Pocztówka, Anne Berest
Z jednej strony smutek, żal i złość na świat…, z drugiej zaś poczucie dotknięcia czegoś niezwykle ważnego, pięknego, dobrego… Takie emocje towarzyszyły mi podczas lektury powieści Anne Berest pt. Pocztówka, która to ukazała się właśnie w naszym kraju nakładem Wydawnictwa W.A.B. Książka ta nie pozwala bowiem przejść wobec siebie obojętnym, gdyż zawarty na jej stronach bagaż odczuć jest nazbyt wielkim. Zapraszam was do poznana recenzji tego tytułu.
Słowem wstępu
Opowieść ta znajduje swój początek pewnego zimowego ranka 2003 roku. Oto matka autorki znajduje w pocztowej skrzynce tytułową pocztówkę. Pocztówkę, na której znalazło się zdjęcie opery Garniera oraz imiona dziadków, wujka i ciotki kobiety, którzy zginęli w 1942 w Auschwitz. Chcąc odkryć nadawcę oraz jego motywację. Anne Berest rozpoczyna swoje prywatne śledztwo, poznając tym samym losy swoich przodków, odkrywając własne korzenie oraz pojmując to, kim jest… Pocztówka to powieść oparta na prawdziwych wydarzeniach. W niezwykle poruszający, ale też i intymny sposób odsłania przed nami blisko stuletnie losy rodziny Rabinowiczów – przodków autorki. W tym momencie też rozpoczyna się fascynująca podróż w czasie.
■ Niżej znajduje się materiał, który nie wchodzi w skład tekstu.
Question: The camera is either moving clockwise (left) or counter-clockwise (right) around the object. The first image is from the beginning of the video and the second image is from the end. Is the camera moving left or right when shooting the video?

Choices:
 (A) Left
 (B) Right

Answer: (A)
Z jednej strony tworzą ją śledcze poczynania autorki, zaś z drugiej klarujący się z nich obraz wielkich namiętności, historycznych przemian, dramatu bycia Żydem w czasie wojennego terroru oraz prób przetrwania, z których nie każda zakończyła się szczęśliwie.
Fabuła Pocztówki
Możemy pasjonować się tutaj dwoma głównymi wątkami. Dociekaniem prawdy Anne Berest o nadawcy pocztówki i burzliwymi losami jej rodziny. To złe, smutne i dogłębnie poruszające sceny. Jednocześnie jest w nich i piękno poświęcenie dla innych, wzajemna troska o siebie oraz wiara w to, że mimo wszystko wydarzy się cud. Z czasem oczywiście oba te literackie plany łączą się tu w spójną całość, którą wieńczy piękny finał. Trudno jest mówić o bohaterach tej powieści, z których większość od dawna nie żyje. Ephraim, Emma, Noemie, Jacues i inni, to ludzie z krwi i kości. Nie zawsze idealni, ponoszący cierpienie, ale też i poznający smak szczęśliwych chwil. Czytając o nich czujemy to, że są oni na wskroś autentyczni, prawdziwi. I to też wydaje się być jedną z największych wartości tej opowieści, iż oto jej autorka ukazała tych bohaterów takimi, jakimi byli naprawdę. Nie sposób nie uwierzyć także w tę całą powieściową rzeczywistość, która prowadzi nas przez całe stulecie i przez rozmaite zakątki świata. Począwszy od Rosji, poprzez kraje Bliskiego Wschodu, a kończąc na wojennej Polsce oraz współczesnej nam Francji. Największe emocje wzbudza tu w nas czas i miejsce życia w obozie w Auschwitz, które to zostały ukazane w bardzo realistyczny sposób.
Recenzja książki
Pocztówka stanowi sobą coś znacznie ważniejszego, aniżeli emocjonującą i wzruszającą powieść historyczną. Mamy tu bowiem do czynienia z ważnym głosem sprzeciwu wobec ludzkiej pogardy względem pochodzenia, wyznania, koloru skóry. To głos niezwykle potrzebny, gdyż w ostatnim czasie znów zawisło nad Europą widmo wojny. Nie różni się ona od tej sprzed blisko 80 lat. I teraz w imię polityki giną niewinni ludzie tylko dlatego, że należą do danego narodu. To również historia o Anne Berest. Nowoczesnej kobiecie, pisarce, osobie, której całe życie zmieniło się właśnie za sprawą owej, tytułowej pocztówki. Jej śledztwo, zdobyte za jego sprawą informacje oraz powstała na ich kanwie niniejsza książka, zmieniły ją samą. Sprawiły, że zrozumiała kim jest oraz uświadomiły tę piękną rzecz, że życie nie jest przywilejem, ale czymś na wzór obowiązku i powinności względem tych jej przodków, którym nie było dane przetrwać wojennego piekła. To swoiste katharsis autorki, które odbywa się na kartach książki.
Podsumowanie recenzji
Jakkolwiek trywialnie to zabrzmi, powieść Anne Berest pt. Pocztówka jest absolutnie dla każdego czytelnika. To niezwykle prawdziwy pomnik wojennej historii i związanego z nią Holocaustu. To również poruszająca relacja o życiu rodziny, która na przestrzeni dziesięcioleci doświadczyła wszystkiego, co najdramatyczniejsze. Wreszcie jest to książka o nadziei, wierze w lepsze jutro i odkrywaniu tego, co w życiu każdego człowieka jest najważniejsze. Polecam.